Now, it seems to me that the connection of the sublime to the gothic is made a bit too facilely. The gothic isn’t generally concerned with the sorts of big things that are typically taken as exemplars of the sublime: Mountains and waterfalls and such. It is concerned with civilizational decay, and not even decay of things that are necessarily massive. There is certainly some overlap (seeing a great culture fallen into ruin may well inspire feelings of your own insignificance), but still is seems they are fundamentally distinct.
Anyway, I don’t really have a particular point to make, I just thought it would be an interesting topic to place before the forum’s consideration.
A particularly interesting point that Sledge raised is that civilization aims to insulate us from horror. There aren’t that many things that really threaten us, in comparison with prior generations.
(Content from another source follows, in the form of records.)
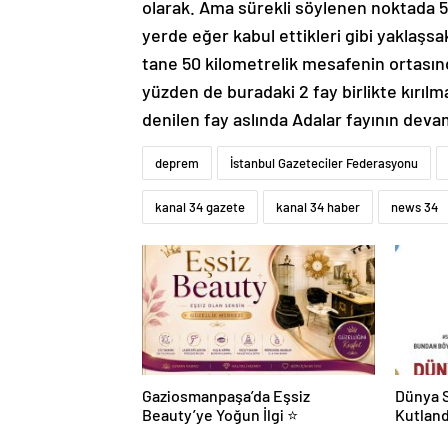
olarak. Ama sürekli söylenen noktada 50
yerde eğer kabul ettikleri gibi yaklaşsa
tane 50 kilometrelik mesafenin ortasın
yüzden de buradaki 2 fay birlikte kırılmaz
denilen fay aslında Adalar fayının devam
deprem
İstanbul Gazeteciler Federasyonu
kanal 34 gazete
kanal 34 haber
news 34
Gaziosmanpaşa’da Eşsiz
Dünya S
Beauty’ye Yoğun İlgi ⭐
Kutland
What we call horror is often sanitized to the point of being ersatz–it is, for example, just a movie, we are never really in fear because we know we can just pause it and walk away. It’s a no-touch haunted house: you never really get worried because you know all along you are safe.
Here’s the video.
Porphyry I think you’re right. Sledge holds up the idea of the sublime and the idea of Gothic but I don’t think he demonstrates the connection he thinks they have. Couldn’t we even make the claim that the Gothic is itself part of the civilized distancing from the sublime? Gothic is the sublime overripened.
For the record my favorite gothic novel is Charles Maturin’s ** you do not have permission to see this link **. The novel, a variation on the Medieval tale of the Wandering Jew, is simultaneously a genre tribute and a parody. It’s also a “meta” technical experiment of sorts containing nested stories within stories; it won’t surprise anyone to find out Joyce was a fan.
A particularly interesting point that Sledge raised is that civilization aims to insulate us from horror.
This is the other side of the lament of how modernity separates us from the natural world. Folks who make this claim should put themselves in the place of a farmer who has his crop wiped out by a hailstorm two weeks before harvest. The farmer may experience the sublime but then he and his family starve to death. Separating ourselves from nature was rather the point of civilization.
Completely beside the point here but interesting nevertheless, science fiction writer/essayist Brian Aldiss has made the claim in his book ** you do not have permission to see this link ** that science fiction as a genre is a direct descendent of Gothic. Aldiss cites Mary Shelley’s Frankenstein as the first true SF novel. If anyone hasn’t read it do so. It’s nothing like the movies and makes Aldiss’ case rather well I think.